The story revolves around Klale, a young woman who has left the powerful Fishers Guild in Prince Rupert and come to the city to find her own way. She ends up at a local Downtown bar where she's taken under the wing of Toni, a woman with a mysterious past. Also integral to the story is am enigmatic character named Blade who is a "tool" for a tong lord. Tools are humans who have been taken at a young age and behaviorally modified and physically enhanced so that they become a tool (enforcer, assassin, etc.) for thair master.
The plot remains fairly tight before spinning a bit out of control towards the end. I really enjoyed the mileu and the various details that went into making the futuristic PNW interesting. There is extra fun in reading about a place with which you are already familiar and the author clearly loves her home.

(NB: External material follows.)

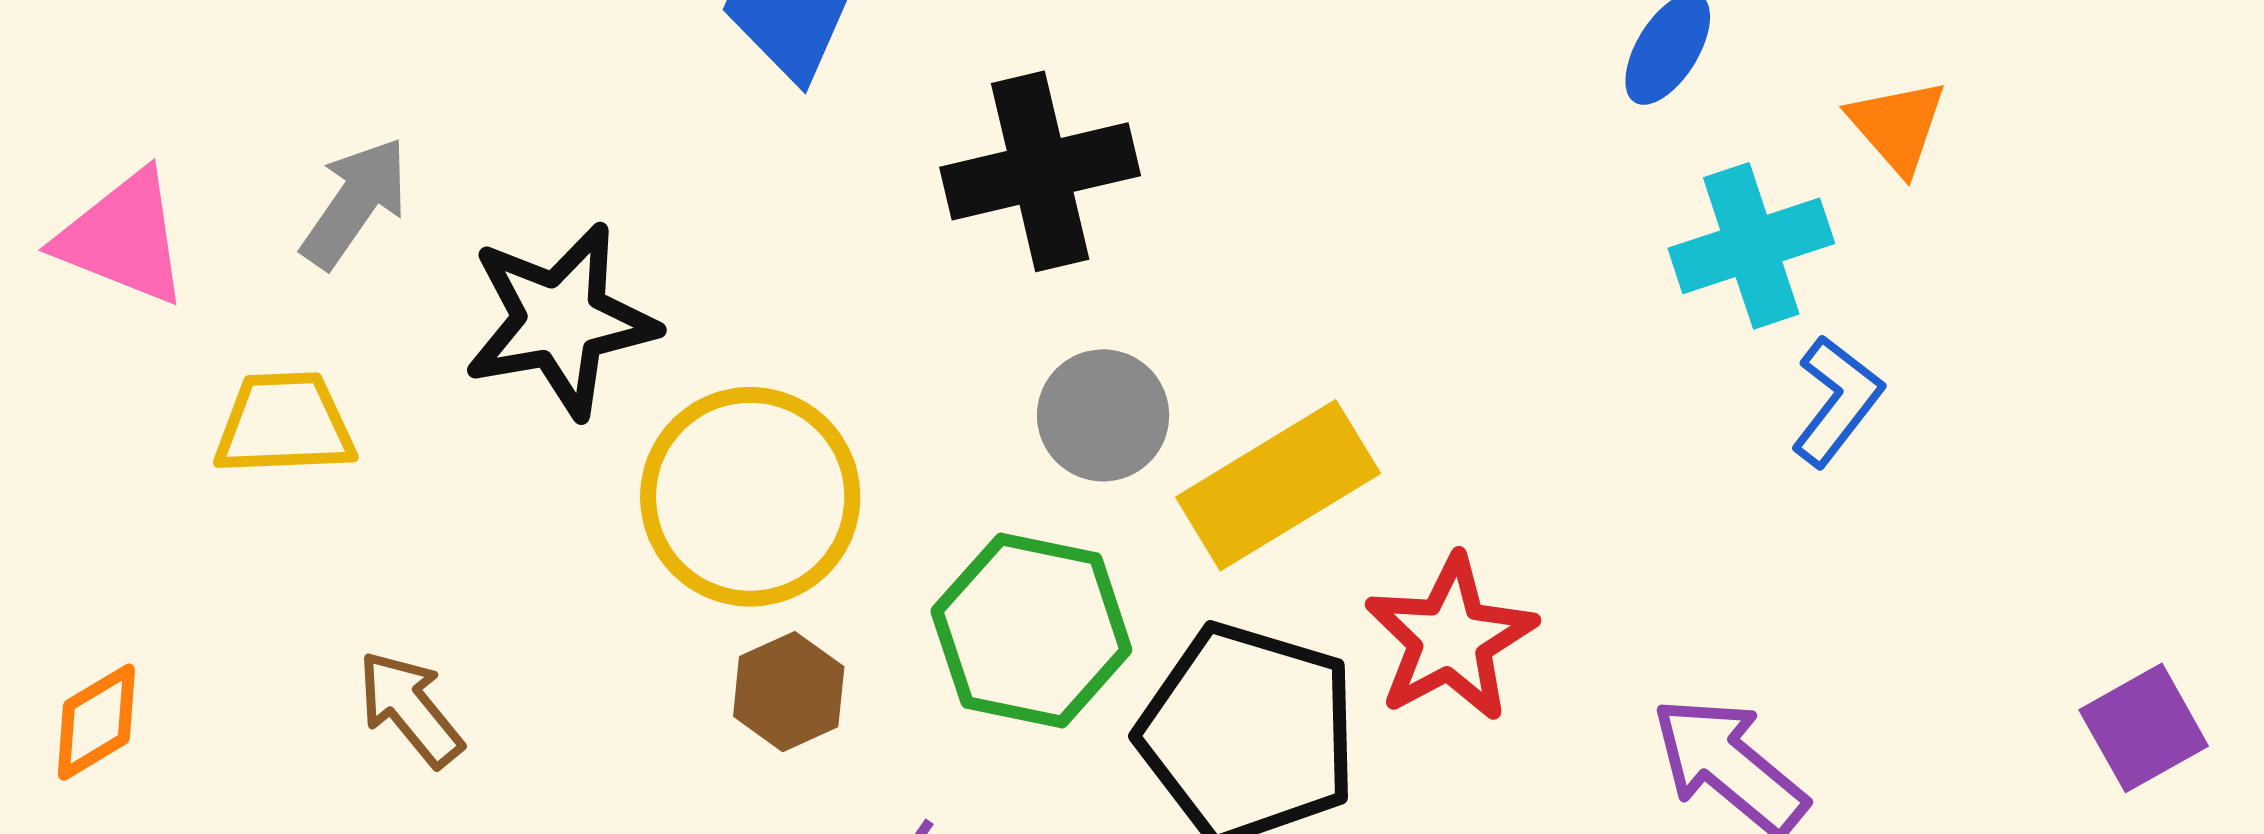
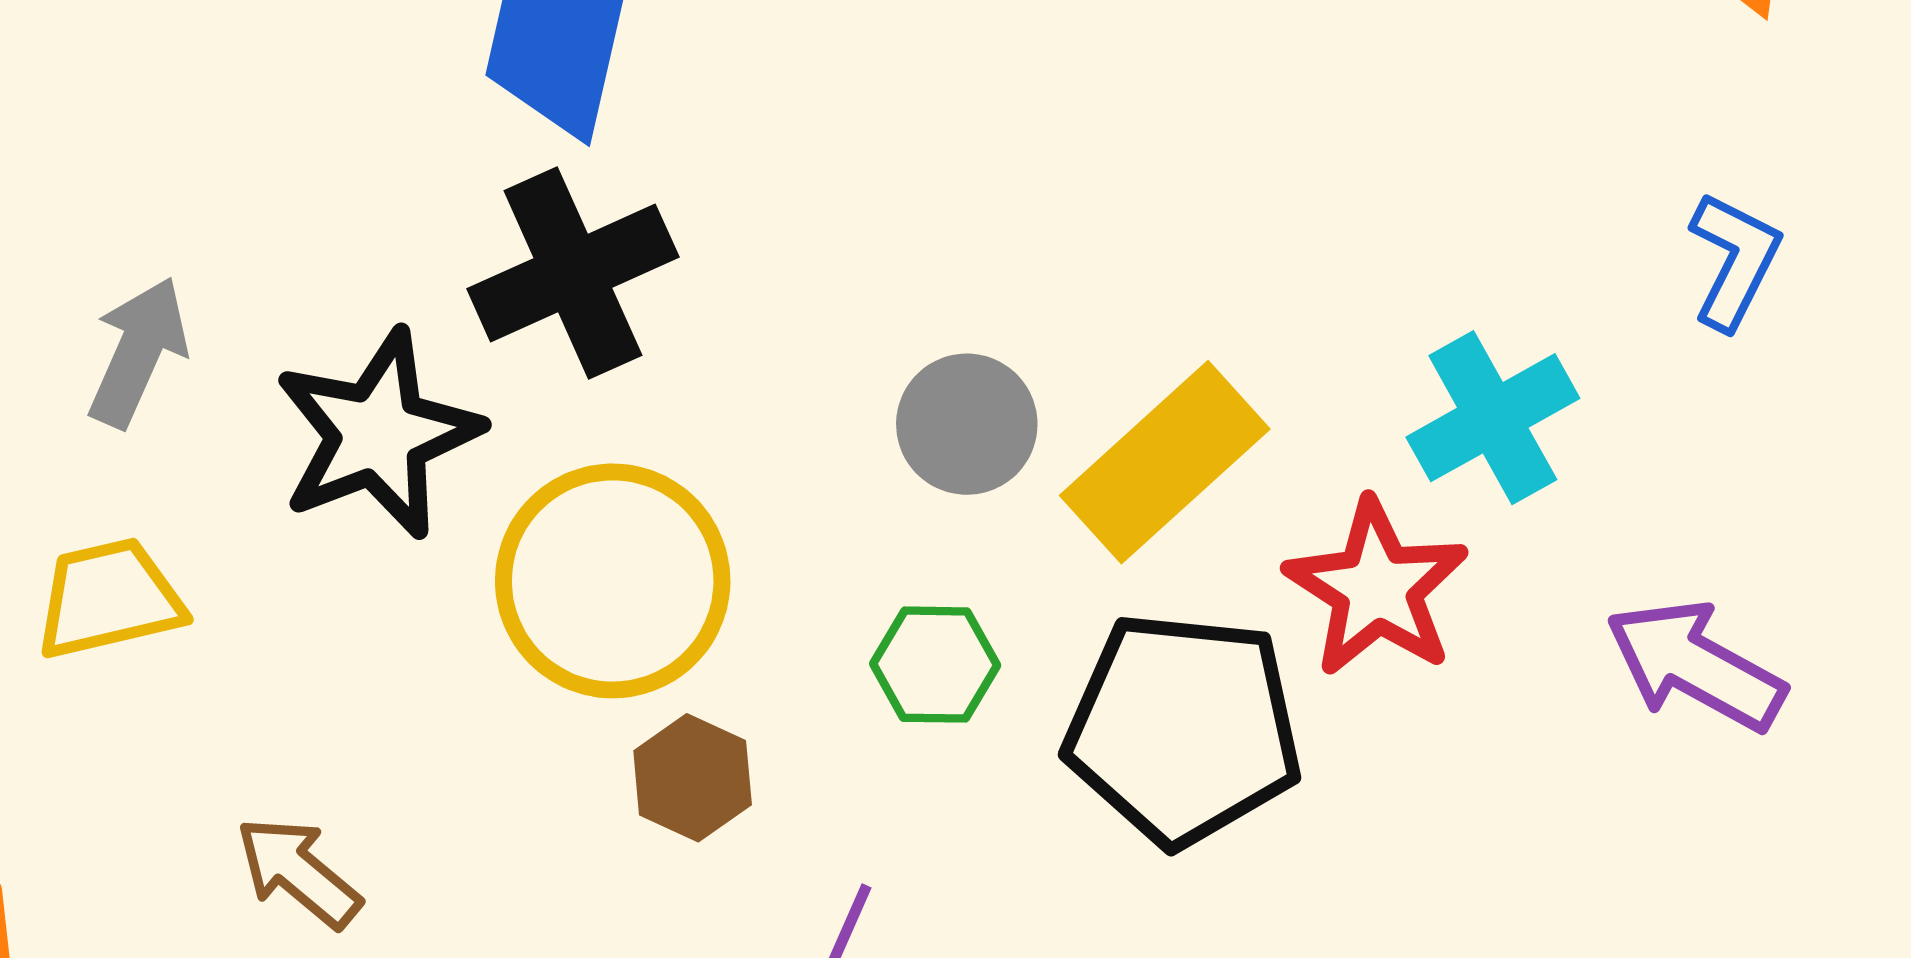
black cross: (1040, 171) -> (573, 273), moved
cyan cross: (1751, 246) -> (1493, 418), moved
green hexagon: (1031, 631) -> (935, 665), size x0.6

The characterizations were unfortunately the weakest part of the novel. Klale often acted extremely annoying in that she she would do things that seemed out of the created character. You know, I think the problem for me was that the book felt epicene and the male characters were badly written. I understand that it's hypocritical to say this but hopefully I will be more open to the deficiencies in other novels. As you can tell, I am ambivalent about this novel.
In many respects, I loved the detailed futuristic world that I felt could easily be one of many possible coming times. The story engaged me intermittently however in the end I had the most empathy and interest with Blade who was really a supporting character in the book.
Apparently Donna McMahon is at work on a sequel to this bokk and I would take a chance on reading it. That's about the best I can give here.